- PI: Toshio Endo (Tokyo Tech)
- co-PI: Hiroko Midorikawa (Seikei Univ), Yukinori Sato (Toyohashi Univ of Tech) (until Mar 2015)
- Research Period: 2012 - 2017
- Research highlights in pdf
- Summary Slides
- HHRT (Hybrid Hierarchical RunTime): A wrapper library of MPI to expand memory capacity visible to user applications. It supports CUDA+MPI applications.
- Exana series: Exana is a tool chain to assist or automate performance tuning for deeply hierarchical memory.
On Exa-scale supercomputers, the “Memory Wall” problem will become even more severe, which prevents the realization of Extremely Fast&Big Simulations. This project promotes research towards this problem via co-design approach among application algorithms, system software, architecture.
Integration of Application Algorithms, System Software and Architecture for Large Data Applications
HHRT: System Software for GPU Memory Swap
For easier programming, we implemented system software, HHRT (hybrid hierarchical runtime).
- HHRT automatically supports data swapping among three memory layers: GPU memory, host memory, Flash SSDs.
- HHRT supports “process-wise” swapping, not “page-wise” as in OS.
- On the other hand, users still have responsibility to improve locality for better performance, such as Temporal blocking (TB) for stencils.
Integration with Real Simulation Application
We integrated our techniques with the dendrite simulation [Shimokawabe et al. SC11]. By integrating the implementation written in CUDA+MPI with HHRT and temporal blocking technique, >8x larger simulation is achieved with moderate overhead.
Tool chains for Memory Locality Profiling and Performance Tuning
We have been developing tool chains for accelerating system with deeply hierarchical memory. Starting with source code or its executable code, these tools profile and translate applications for the underlying memory subsystems.

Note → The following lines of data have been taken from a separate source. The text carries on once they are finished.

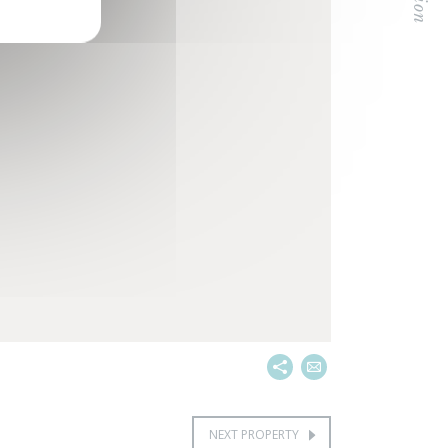
NEXT PROPERTY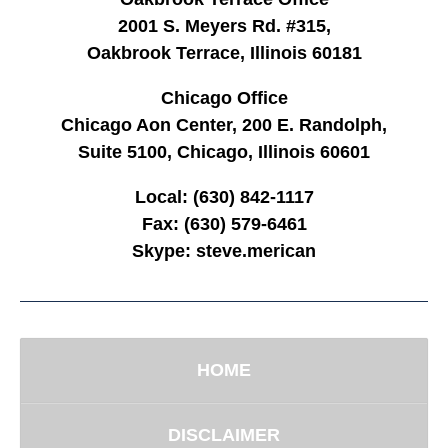
2001 S. Meyers Rd. #315,
Oakbrook Terrace, Illinois 60181
Chicago Office
Chicago Aon Center, 200 E. Randolph,
Suite 5100, Chicago, Illinois 60601
Local:
(630) 842-1117
Fax:
(630) 579-6461
Skype:
steve.merican
HOME
DISCLAIMER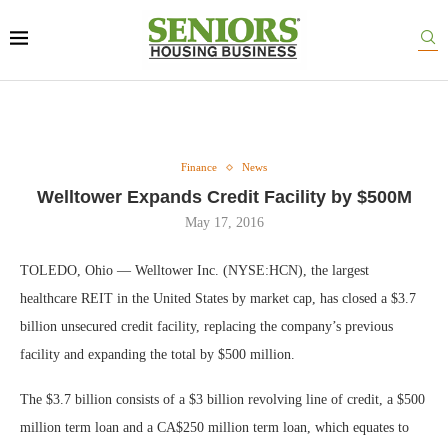
Finance
News
Welltower Expands Credit Facility by $500M
May 17, 2016
TOLEDO, Ohio — Welltower Inc. (NYSE:HCN), the largest
healthcare REIT in the United States by market cap, has closed a $3.7
billion unsecured credit facility, replacing the company’s previous
facility and expanding the total by $500 million.
The $3.7 billion consists of a $3 billion revolving line of credit, a $500
million term loan and a CA$250 million term loan, which equates to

Exana is a memory locality profiler and show runtime information of dynamic application behaviors such as precise call and loop nest structures, data dependencies among loop regions, actual memory footprint and loop trip counts, memory access patterns. Exana-C2Sim is a cache-line conflict detector and can analyze root cases of the line conflicts. ExanaDBT is a dynamic compilation system for transparent optimization at runtime based on polyhedral optimization technique. PATT is an automatic loop tile size optimizer for tuning the underlying hierarchical memories. We believe these tool chains enable us to perform automatic/semi-automatic optimizations for deeply ierarchical memory and can contribute to productive software performance engineering.
Horizontal and Vertical Memory Extensions for Large data Applications
The 1000-time latency gap between DRAM and flash is overcome by our advanced implementation using highly parallel AIO and a novel temporal blocking algorithm designed for flash. The available maximum problem size is not limited by the total capacity of DRAMs in a cluster. It can be expanded to the total capacity of distributed flash SSDs in a cluster. When using Tsubame3 (256 GB-DRAM, 2 TB-Flash / node), only 16 nodes are sufficient for 16 TB stencil problem, which usually requires 128 nodes when using only DRAM without our implementation.
Blk-Tune (Just-in-Time Automatic Blocking Size Setting System for Flash-based Stencil Computations)
Blk-Tune automatically retrieves platform information and finds the globally optimal spatial / temporal blocking sizes to minimize the amount of I/O traffic to the flash SSD in run-time. It realizes just-in-time selection by a search algorithm without any preliminary executions, which differentiates the Blk-Tune from other auto-tuning systems.
mSMS (SDSM for General Purpose PGAS Model)
mSMS provides a transparent full-accessible globally shared memory distributed over multiple nodes with a data distribution API. It realizes highly flexible and productive parallel programming environment with OpenMP / pthread interface for each node with node identifiers. In a preliminary evaluation using Tsubame3, a naive stencil computation for large-size (9.2 TiB) problem can be easily implemented over 72 nodes, which achieves 524 Gflops.